Em março do ano passado, o BRB apresentou uma proposta para adquirir parte do Banco Master, operação que acabou sendo rejeitada pelo Banco Central em setembro. Posteriormente, investigações conduzidas pela Polícia Federal e pelo Ministério Público Federal apontaram indícios de que o banco comandado por Daniel Vorcaro teria vendido ao BRB cerca de R$ 12,2 bilhões em carteiras de crédito inexistentes, além de apresentar documentação considerada irregular para respaldar a transação.
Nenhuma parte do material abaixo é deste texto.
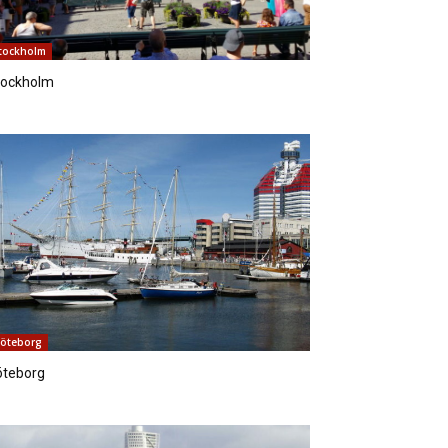
tockholm
tockholm
öteborg
öteborg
Em nota divulgada nesta terça-feira, o BRB afirmou que a apuração de eventuais prejuízos relacionados à operação segue em andamento, tanto no âmbito do Banco Central quanto por meio de auditoria independente conduzida pelo escritório Machado e Meyer, com suporte técnico da consultoria Kroll. Segundo a instituição, apenas após a conclusão dessas análises será possível dimensionar o impacto financeiro efetivo.
O banco informou ainda que, caso sejam confirmadas perdas relevantes, já existe um plano de capital estruturado para recomposição patrimonial. Entre as alternativas previstas está um aporte direto do controlador, possibilidade que, segundo o BRB, já foi sinalizada pelo governo do Distrito Federal, além de outros instrumentos financeiros que poderiam ser utilizados para reforçar o capital da instituição.
Em acareação realizada no Supremo Tribunal Federal, o ex-presidente do BRB declarou que o banco público não conseguiu recuperar aproximadamente R$ 2 bilhões aplicados na operação com o Banco Master. De acordo com o relato, esses valores estavam vinculados à aquisição das carteiras de crédito consignado, cujo processo teria sido interrompido após a decretação da liquidação extrajudicial do Master pelo Banco Central.
O Banco de Brasília figura entre os credores da massa em liquidação do Banco Master. A instituição afirmou que, após o episódio, promoveu aprimoramentos em seus controles internos e nos procedimentos de gestão de riscos relacionados a operações de crédito e investimentos.